RECORDS SUPPLIED: Begin
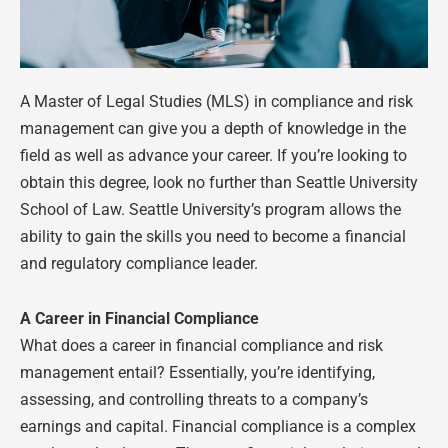
A Master of Legal Studies (MLS) in compliance and risk
management can give you a depth of knowledge in the
field as well as advance your career. If you’re looking to
obtain this degree, look no further than Seattle University
School of Law. Seattle University’s program allows the
ability to gain the skills you need to become a financial
and regulatory compliance leader.
A Career in Financial Compliance
What does a career in financial compliance and risk
management entail? Essentially, you’re identifying,
assessing, and controlling threats to a company’s
earnings and capital. Financial compliance is a complex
RECORDS SUPPLIED: End
Would you copy, exactly, each line from the start of the listing above through the line with "School of Law.", both ends included, but none of the pictures?

**EXERCISE ANSWER**
A Master of Legal Studies (MLS) in compliance and risk
management can give you a depth of knowledge in the
field as well as advance your career. If you’re looking to
obtain this degree, look no further than Seattle University
School of Law. Seattle University’s program allows the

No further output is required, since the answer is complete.